§ **Assigned task**: Take every line containing "strane" out of the records.

Records from a collection
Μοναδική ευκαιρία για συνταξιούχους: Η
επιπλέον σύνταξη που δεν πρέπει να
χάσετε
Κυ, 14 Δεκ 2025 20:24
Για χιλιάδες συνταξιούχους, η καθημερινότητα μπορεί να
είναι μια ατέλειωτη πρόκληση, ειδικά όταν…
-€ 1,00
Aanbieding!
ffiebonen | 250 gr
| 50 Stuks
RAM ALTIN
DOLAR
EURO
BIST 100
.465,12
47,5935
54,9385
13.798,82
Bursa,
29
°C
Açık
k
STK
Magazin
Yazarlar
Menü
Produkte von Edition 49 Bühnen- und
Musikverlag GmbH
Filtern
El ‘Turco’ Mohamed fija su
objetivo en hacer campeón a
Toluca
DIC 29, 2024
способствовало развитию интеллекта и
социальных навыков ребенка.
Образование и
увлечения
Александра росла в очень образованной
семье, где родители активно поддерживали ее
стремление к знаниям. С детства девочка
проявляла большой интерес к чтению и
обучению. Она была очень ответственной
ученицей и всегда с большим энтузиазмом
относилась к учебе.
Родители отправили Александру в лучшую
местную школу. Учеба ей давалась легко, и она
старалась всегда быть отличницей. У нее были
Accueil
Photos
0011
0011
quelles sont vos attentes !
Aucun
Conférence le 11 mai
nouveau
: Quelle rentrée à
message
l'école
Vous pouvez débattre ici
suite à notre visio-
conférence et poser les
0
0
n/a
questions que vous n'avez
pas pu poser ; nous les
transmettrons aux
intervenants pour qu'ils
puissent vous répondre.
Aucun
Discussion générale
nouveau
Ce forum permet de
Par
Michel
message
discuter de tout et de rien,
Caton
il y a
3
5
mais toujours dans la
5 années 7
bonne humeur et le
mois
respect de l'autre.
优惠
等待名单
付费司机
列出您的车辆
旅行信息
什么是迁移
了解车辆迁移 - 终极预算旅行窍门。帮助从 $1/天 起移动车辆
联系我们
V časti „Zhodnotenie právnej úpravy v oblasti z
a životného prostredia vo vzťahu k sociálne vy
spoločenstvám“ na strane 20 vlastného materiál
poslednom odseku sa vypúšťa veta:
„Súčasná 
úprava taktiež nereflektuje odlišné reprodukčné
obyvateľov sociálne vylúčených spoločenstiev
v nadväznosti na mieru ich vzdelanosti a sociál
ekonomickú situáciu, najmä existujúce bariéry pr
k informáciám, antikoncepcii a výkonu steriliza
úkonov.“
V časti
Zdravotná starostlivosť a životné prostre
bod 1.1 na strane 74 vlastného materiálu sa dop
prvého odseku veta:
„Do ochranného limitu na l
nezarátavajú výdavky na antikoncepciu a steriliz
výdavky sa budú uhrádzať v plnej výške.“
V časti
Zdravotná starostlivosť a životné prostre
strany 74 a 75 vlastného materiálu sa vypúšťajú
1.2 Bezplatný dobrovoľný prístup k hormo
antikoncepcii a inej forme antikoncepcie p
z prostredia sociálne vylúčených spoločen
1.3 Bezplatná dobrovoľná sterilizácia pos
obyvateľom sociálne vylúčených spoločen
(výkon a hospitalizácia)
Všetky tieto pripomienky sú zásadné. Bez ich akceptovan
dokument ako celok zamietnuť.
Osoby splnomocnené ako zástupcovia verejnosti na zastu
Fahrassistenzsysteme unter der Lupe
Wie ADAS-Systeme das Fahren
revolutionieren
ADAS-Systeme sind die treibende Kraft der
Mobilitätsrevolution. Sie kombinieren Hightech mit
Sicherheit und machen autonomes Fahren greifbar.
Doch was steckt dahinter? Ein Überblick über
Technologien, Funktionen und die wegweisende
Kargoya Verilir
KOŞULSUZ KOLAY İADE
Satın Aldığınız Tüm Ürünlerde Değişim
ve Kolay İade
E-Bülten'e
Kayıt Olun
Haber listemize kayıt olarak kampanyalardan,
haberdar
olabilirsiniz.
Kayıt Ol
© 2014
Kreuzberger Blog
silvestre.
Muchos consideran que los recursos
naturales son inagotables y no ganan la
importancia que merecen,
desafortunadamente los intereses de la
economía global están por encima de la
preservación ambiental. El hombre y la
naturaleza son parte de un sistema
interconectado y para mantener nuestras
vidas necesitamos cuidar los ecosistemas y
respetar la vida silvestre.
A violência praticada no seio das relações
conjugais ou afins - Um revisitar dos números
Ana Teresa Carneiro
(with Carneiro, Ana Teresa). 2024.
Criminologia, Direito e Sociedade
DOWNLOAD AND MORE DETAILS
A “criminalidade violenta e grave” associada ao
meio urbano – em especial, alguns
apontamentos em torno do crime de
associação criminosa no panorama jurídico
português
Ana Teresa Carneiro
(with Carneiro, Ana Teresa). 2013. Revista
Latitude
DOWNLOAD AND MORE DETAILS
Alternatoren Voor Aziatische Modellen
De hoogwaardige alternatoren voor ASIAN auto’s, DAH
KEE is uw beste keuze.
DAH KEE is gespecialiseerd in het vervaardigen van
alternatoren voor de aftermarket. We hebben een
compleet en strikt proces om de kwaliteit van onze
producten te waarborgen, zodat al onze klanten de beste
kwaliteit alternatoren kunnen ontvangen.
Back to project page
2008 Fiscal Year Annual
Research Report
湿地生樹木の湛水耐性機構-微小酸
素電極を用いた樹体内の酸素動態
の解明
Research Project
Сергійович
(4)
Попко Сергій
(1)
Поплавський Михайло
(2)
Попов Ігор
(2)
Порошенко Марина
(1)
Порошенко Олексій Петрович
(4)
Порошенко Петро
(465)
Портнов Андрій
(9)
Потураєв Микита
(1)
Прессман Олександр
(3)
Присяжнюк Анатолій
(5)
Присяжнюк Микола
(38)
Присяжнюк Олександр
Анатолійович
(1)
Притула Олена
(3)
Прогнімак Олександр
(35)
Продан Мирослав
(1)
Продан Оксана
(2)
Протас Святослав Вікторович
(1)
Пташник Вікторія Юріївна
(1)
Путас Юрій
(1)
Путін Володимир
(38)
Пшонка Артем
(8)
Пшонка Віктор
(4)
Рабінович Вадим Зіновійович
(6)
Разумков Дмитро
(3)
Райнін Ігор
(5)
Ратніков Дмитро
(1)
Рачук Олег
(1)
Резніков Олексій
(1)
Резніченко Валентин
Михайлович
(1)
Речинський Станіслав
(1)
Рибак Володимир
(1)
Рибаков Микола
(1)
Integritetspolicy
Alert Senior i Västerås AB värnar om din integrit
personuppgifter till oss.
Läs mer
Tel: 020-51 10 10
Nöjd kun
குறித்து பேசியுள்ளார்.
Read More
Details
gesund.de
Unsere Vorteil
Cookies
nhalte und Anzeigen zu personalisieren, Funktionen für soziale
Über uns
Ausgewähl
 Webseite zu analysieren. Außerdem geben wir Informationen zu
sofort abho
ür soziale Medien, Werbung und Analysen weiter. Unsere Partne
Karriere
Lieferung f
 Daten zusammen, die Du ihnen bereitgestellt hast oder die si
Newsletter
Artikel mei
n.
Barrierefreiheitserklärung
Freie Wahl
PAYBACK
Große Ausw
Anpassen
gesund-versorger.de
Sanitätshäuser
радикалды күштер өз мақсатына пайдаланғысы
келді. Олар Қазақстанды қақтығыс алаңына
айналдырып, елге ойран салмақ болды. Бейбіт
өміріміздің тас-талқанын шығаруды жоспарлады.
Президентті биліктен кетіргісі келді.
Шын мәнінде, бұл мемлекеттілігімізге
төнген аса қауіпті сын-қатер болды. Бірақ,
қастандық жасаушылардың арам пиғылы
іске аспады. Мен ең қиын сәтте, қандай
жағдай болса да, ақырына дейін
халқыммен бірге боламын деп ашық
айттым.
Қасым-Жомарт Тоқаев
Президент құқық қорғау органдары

§ **Solution**:
spoločenstvám“ na strane 20 vlastného materiál
bod 1.1 na strane 74 vlastného materiálu sa dop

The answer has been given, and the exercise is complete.